RWarehall: The other part of this not talked about in this thread is the "link tax", where one has to pay a fee and buy a license to link to any news story or article. Which also allows the content creator to deny a license to anyone of their choosing.
What this means for Wikipedia or an ordinary blogger is a serious question. You cannot cite sources without paying, and if your blog is a criticism, you may be denied a license altogether. Apparently Germany passed such a law in 2013 and Spain passed one in 2014 and it was a huge failure. Google closed their Spanish news service as a result. The result was that reporting of news from those countries basically stopped as few people wanted to bother with the fees. Both laws were abandoned as a result, but here it is again...
MarkoH01: Acoording to my sources (one being a video of a German lawyer) hyperlinks are excluded. Article 11 is refering to headlines and snippets only. I would love to read it myself but so far could not find it in wriiting.
Edit: Found it. It's
here.
On page 20 it says: "2a. The rights referred to in paragraph 1 shall not extend to acts of hyperlinking."

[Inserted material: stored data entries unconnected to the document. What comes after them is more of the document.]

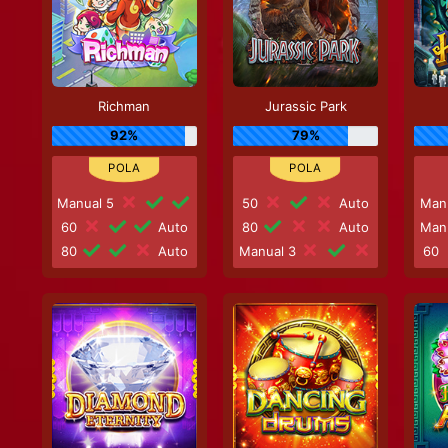
Richman
Jurassic Park
92%
79%
Manual 5
50
Auto
Man
60
Auto
80
Auto
Man
80
Auto
Manual 3
60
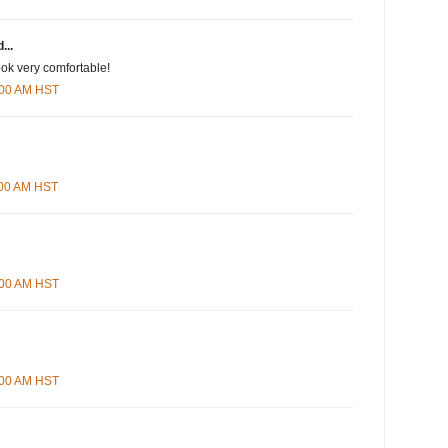
...
ook very comfortable!
2:00 AM HST
1:00 AM HST
6:00 AM HST
8:00 AM HST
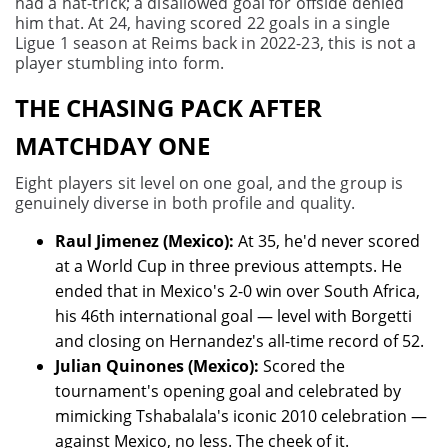
had a hat-trick; a disallowed goal for offside denied
him that. At 24, having scored 22 goals in a single
Ligue 1 season at Reims back in 2022-23, this is not a
player stumbling into form.
THE CHASING PACK AFTER
MATCHDAY ONE
Eight players sit level on one goal, and the group is
genuinely diverse in both profile and quality.
Raul Jimenez (Mexico):
At 35, he'd never scored
at a World Cup in three previous attempts. He
ended that in Mexico's 2-0 win over South Africa,
his 46th international goal — level with Borgetti
and closing on Hernandez's all-time record of 52.
Julian Quinones (Mexico):
Scored the
tournament's opening goal and celebrated by
mimicking Tshabalala's iconic 2010 celebration —
against Mexico, no less. The cheek of it.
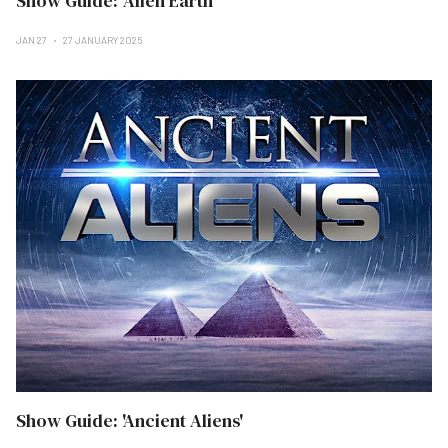
Show Guide: 'Alien Earth'
JAN 27
27 JANUARY 2025
Show Guide: 'Ancient Aliens'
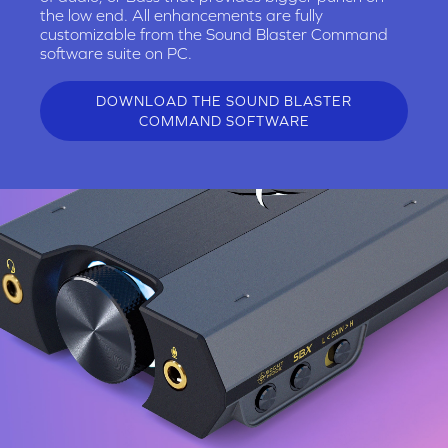
the low end. All enhancements are fully
customizable from the Sound Blaster Command
software suite on PC.
DOWNLOAD THE SOUND BLASTER
COMMAND SOFTWARE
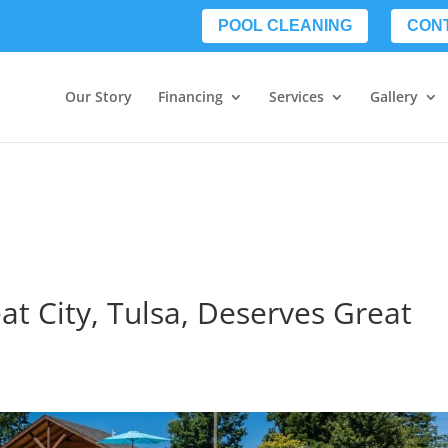
POOL CLEANING
CON
Our Story
Financing
Services
Gallery
at City, Tulsa, Deserves Great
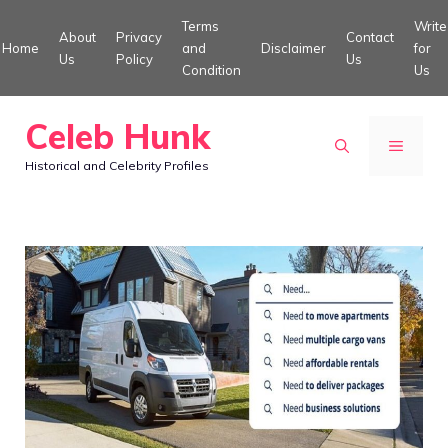
Skip
Terms
Write
About
Privacy
Contact
to
Home
and
Disclaimer
for
Us
Policy
Us
Condition
Us
content
Celeb Hunk
MENU
Historical and Celebrity Profiles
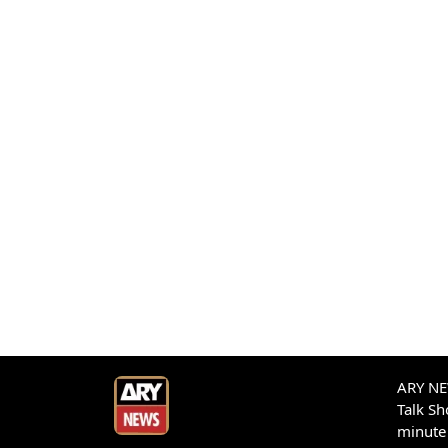
ARY NEW
Talk S
minute 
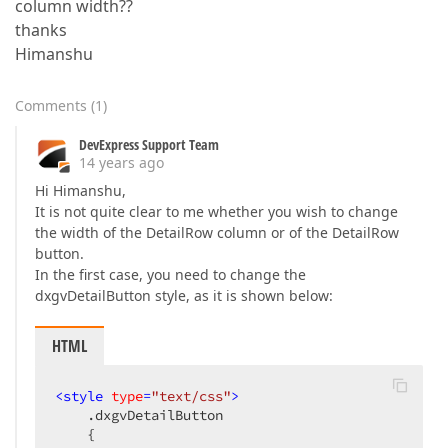
column width??
thanks
Himanshu
Comments
(
1
)
DevExpress Support Team
14 years ago
Hi Himanshu,
It is not quite clear to me whether you wish to change
the width of the DetailRow column or of the DetailRow
button.
In the first case, you need to change the
dxgvDetailButton style, as it is shown below:
HTML
<
style
type
=
"text/css"
>
.dxgvDetailButton
    {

Thanks for the link Marko - I will read it with interest.
In a way, this is similar to the GDPR, and it's been a long-time coming. If this is to be fully implemented in practice, we are talking about serious "spyware" present throughout the net, monitoring literally everything. I do wonder to what extent will this affect the position of, for example, domain and host providers, publishers, web admins, etc.